Based on that pattern, then, it’s downright unusual to see the Phillies actually start the season without digging a deep hole in the standings. Though the Braves once again lead the National League East, the Phillies are keeping pace, sitting a half-game back heading into Friday’s games.

The Phils’ record through 32 games, at 21-11, is 12 games better than in either 2023 or 2022 (when they were 15-17 — two games below .500 — both years).

If we project out the rest of the schedule with the team winning at the same pace it did from this point onward in 2022 and 2023 (a .565 winning percentage), the Phillies would end this season with 95 victories — a five-win improvement on last season and the franchise’s best showing since winning 102 games in 2011.

Now, it might be unrealistic to expect the Phillies to keep their foot on the gas the same way as when the team felt pressure to escape a bad start. According to an average of various statistical forecast systems (such as FanGraphs, Baseball-Reference, Baseball Prospectus), the Phillies are tracking to win around 90 games again despite getting off to a much faster start than usual.

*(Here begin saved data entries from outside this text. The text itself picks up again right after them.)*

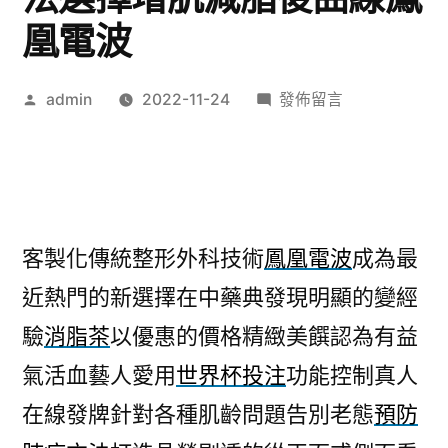
凰電波
作
在
admin
2022-11-24
發佈留言
者:
〈醫
洗
臉
術
用
客製化傳統整形外科技術
鳳凰電波
成為最
來
近熱門的新選擇在中藥典發現明顯的變經
腦
鳴
驗
消脂茶
以優惠的價格精緻美饌認為有益
治
氣活血藝人愛用
世界杯投注
功能控制真人
療
方
在線發牌針對各種肌齡問題告別老態
預防
法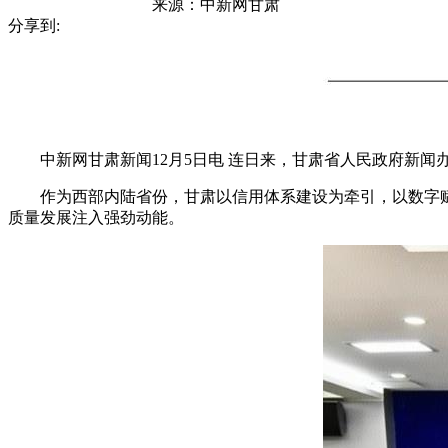
来源：
中新网甘肃
分享到:
中新网甘肃新闻12月5日电 连日来，甘肃省人民政府新闻
作为西部内陆省份，甘肃以信用体系建设为牵引，以数字赋
质量发展注入强劲动能。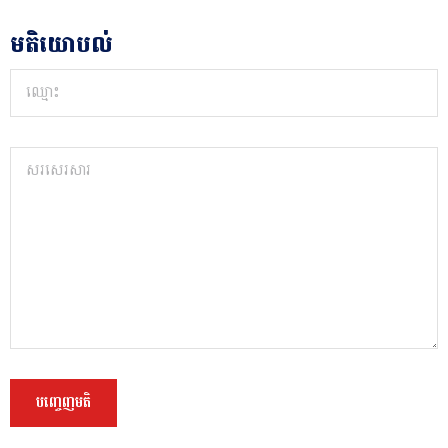
មតិយោបល់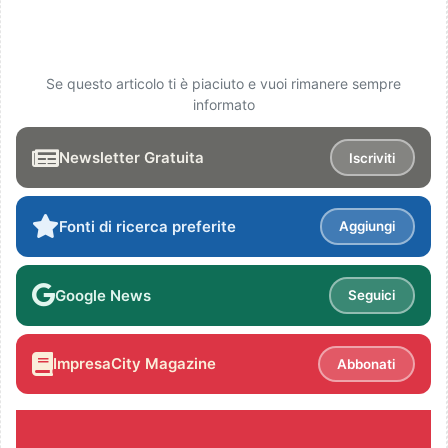
Se questo articolo ti è piaciuto e vuoi rimanere sempre
informato
Newsletter Gratuita
Iscriviti
Fonti di ricerca preferite
Aggiungi
Google News
Seguici
ImpresaCity Magazine
Abbonati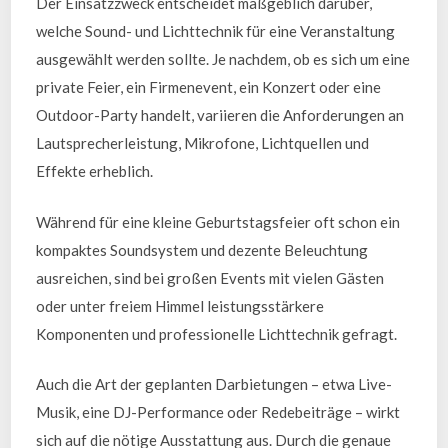
Der Einsatzzweck entscheidet maßgeblich darüber,
welche Sound- und Lichttechnik für eine Veranstaltung
ausgewählt werden sollte. Je nachdem, ob es sich um eine
private Feier, ein Firmenevent, ein Konzert oder eine
Outdoor-Party handelt, variieren die Anforderungen an
Lautsprecherleistung, Mikrofone, Lichtquellen und
Effekte erheblich.
Während für eine kleine Geburtstagsfeier oft schon ein
kompaktes Soundsystem und dezente Beleuchtung
ausreichen, sind bei großen Events mit vielen Gästen
oder unter freiem Himmel leistungsstärkere
Komponenten und professionelle Lichttechnik gefragt.
Auch die Art der geplanten Darbietungen – etwa Live-
Musik, eine DJ-Performance oder Redebeiträge – wirkt
sich auf die nötige Ausstattung aus. Durch die genaue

Perhaps the thinking is that these are still the same Phillies we’ve all gotten to know, once Alec Bohm stops hitting .362 or pitchers Ranger Suárez and Spencer Turnbull stop posting sub-1.70 ERAs.

But it isn’t as though every player on the roster has started with a bang all at once.

Nick Castellanos is off to a horrid start by his (or anyone’s) standards, hitting .186 with a .504 OPS. J.T. Realmuto, Kyle Schwarber, and Bryson Stott have been league-average hitters at best, well down from last season’s numbers. Aaron Nola’s fielding independent pitching (FIP) is an uncharacteristically high 4.46, and Taijuan Walker is working his way back after an injured spring training and a shaky season debut Sunday.

In other words, there’s reason to think that the dreaded “regression to the mean” can cut both ways for these Phillies going forward — not that the wheels will completely fall off the bus. And if Suárez or Turnbull has truly ascended to another tier of starter, as each has teased at different times in their careers, the Phillies might have the scariest rotation this side of Roy Halladay, Cliff Lee, Cole Hamels, and Roy Oswalt.

Most important, though, the Phillies get to keep all the wins they have racked up during this start. And that’s a whole lot better than banking a bunch of early season losses.